Experts in cyber security and maritime operations are forging ahead with the creation of a first-of-its-kind research facility
The Cyber-SHIP Lab at the UK’s University of Plymouth was awarded funding by Research England (part of UK Research and Innovation) in November 2019 and will bring together a host of connected maritime systems currently found on a ship’s bridge.
Once the build phase of the project is complete, it will enable researchers to improve global shipping security while providing training for those working in the sector.
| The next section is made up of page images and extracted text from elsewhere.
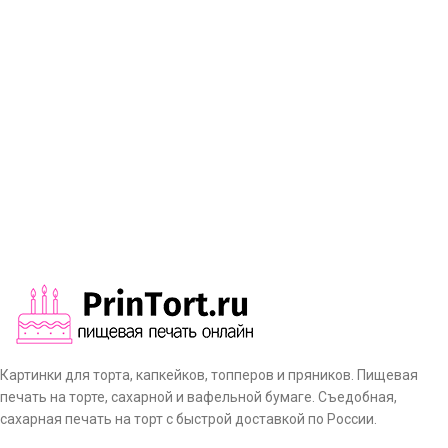
Картинки для торта, капкейков, топперов и пряников. Пищевая
печать на торте, сахарной и вафельной бумаге. Съедобная,
сахарная печать на торт с быстрой доставкой по России.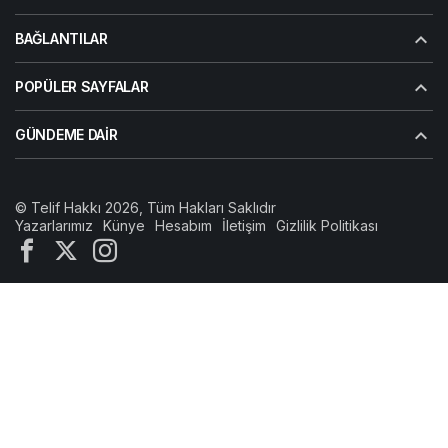
BAĞLANTILAR
POPÜLER SAYFALAR
GÜNDEME DAIR
© Telif Hakkı 2026, Tüm Hakları Saklıdır
Yazarlarımız
Künye
Hesabım
İletişim
Gizlilik Politikası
A key element of the project is its extensive collaboration with industry, and there are 18 commercial partners working alongside the University to bring it to fruition.
They include ship operators, and companies involved in supplying hardware and software, constructing ship’s bridges, and training and managing personnel who work in the commercial shipping industry all over the world.
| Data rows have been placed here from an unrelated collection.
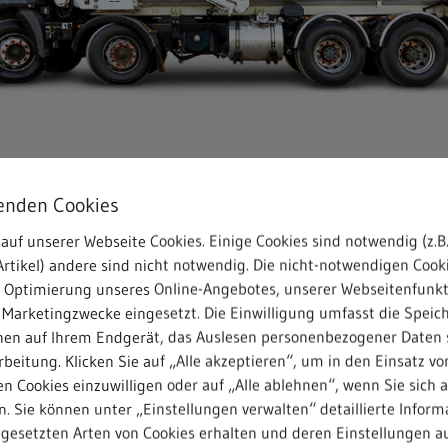
enden Cookies
lugzeugen Australiens größte Fl
auf unserer Webseite Cookies. Einige Cookies sind notwendig (z.B.
Zielflughäfen (weltweit).
rtikel) andere sind nicht notwendig. Die nicht-notwendigen Cook
r Optimierung unseres Online-Angebotes, unserer Webseitenfunk
 Marketingzwecke eingesetzt. Die Einwilligung umfasst die Speic
nen auf Ihrem Endgerät, das Auslesen personenbezogener Daten 
beitung. Klicken Sie auf „Alle akzeptieren“, um in den Einsatz vo
n Cookies einzuwilligen oder auf „Alle ablehnen“, wenn Sie sich 
ustraliens
. Sie können unter „Einstellungen verwalten“ detaillierte Inform
ngesetzten Arten von Cookies erhalten und deren Einstellungen au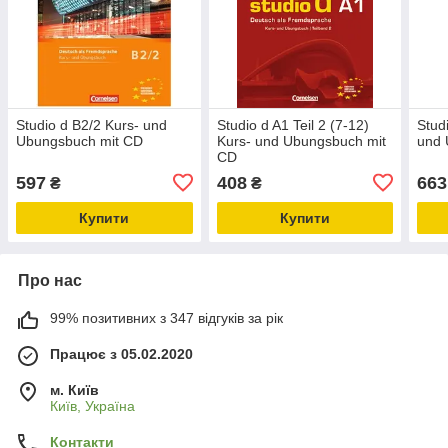
Studio d B2/2 Kurs- und
Studio d A1 Teil 2 (7-12)
Stud
Ubungsbuch mit CD
Kurs- und Ubungsbuch mit
und 
CD
597
408
663
₴
₴
Купити
Купити
Про нас
99% позитивних з 347 відгуків за рік
Працює з 05.02.2020
м. Київ
Київ, Україна
Контакти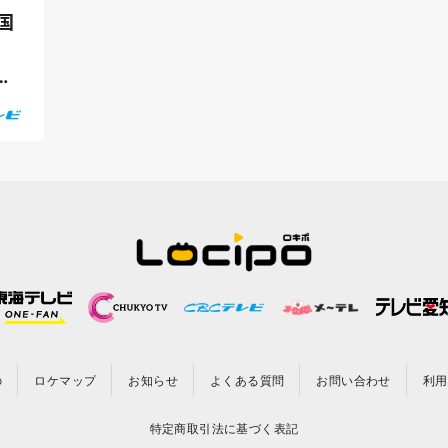
国
子
の
ロケマップ
お知らせ
よくある質問
お問い合わせ
利用
特定商取引法に基づく表記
Executive dean for science and engineering and principal investigator for the project, Professor Kevin Jones says “This project has the potential to be a real game-changer for the shipping industry. Cyber attacks are a Tier 1 national UK threat and the need to protect our maritime operations has never been more crucial or more challenging. As such, the industry involvement in this project is vital, as it is only by working with those in the sector that we can develop the solutions that can be applied in the real world.”
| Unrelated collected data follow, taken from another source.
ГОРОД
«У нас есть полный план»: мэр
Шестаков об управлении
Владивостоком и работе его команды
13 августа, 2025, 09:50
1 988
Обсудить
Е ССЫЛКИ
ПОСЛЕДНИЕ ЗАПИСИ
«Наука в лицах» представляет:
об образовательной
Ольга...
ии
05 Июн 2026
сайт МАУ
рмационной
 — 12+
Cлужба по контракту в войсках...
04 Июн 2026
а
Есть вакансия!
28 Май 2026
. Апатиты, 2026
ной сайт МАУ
The Cyber-SHIP Lab has been funded for three years with a view to it then becoming self-sustaining and will address complex and interlinked issues affecting the maritime industry.
It will consider both technological and human behavioural aspects to effectively mitigate threats, especially considering the huge variation in vessel types, which can be subjected to cyber attacks in differing ways for differing motivations.
The University signed a memorandum of understanding with Information Risk Management (Altran Group’s World Class Centre for Cyber security) in late 2017, and that partnership will continue through the Cyber-SHIP Lab project. Information Risk Management chief executive Charles White says “As a global engineering R&D company, Altran recognises that cyber security is now at the core of safety criticality for maritime companies. We look forward to working further with the University of Plymouth to explore best how these fantastic facilities can be used to further advance the industry while protecting critical national infrastructure.”
Nettitude, a provider of cyber security services through the Lloyd’s Register network, is also among the industry partners. Nettitude chief technical officer Ben Densham, and Lloyd’s Register cyber product development manager Elisa Cassi added “The ability to focus dedicated time, resources and thinking into the current and future cyber security and safety needs of the marine and offshore sector is essential. The Cyber-SHIP Lab at the University of Plymouth will provide a unique platform to enable the collective industry to best prepare, design and build relevant and effective technology, architecture, processes and training to meet these needs. As automation, digital twins, connectivity and cloud services are embraced, the ability to simulate, predict and test threat scenarios against these and legacy systems will ensure any digital transformations can be secured appropriately.”
BMT UK research and development lead Jake Rigby said “As we embrace the advantages and opportunities of an increasingly interconnected world, we must ensure we continue to invest in, and provide support to, cyber security. As we have extensive ship design and cyber security capabilities within BMT, this topic is particularly important for us.”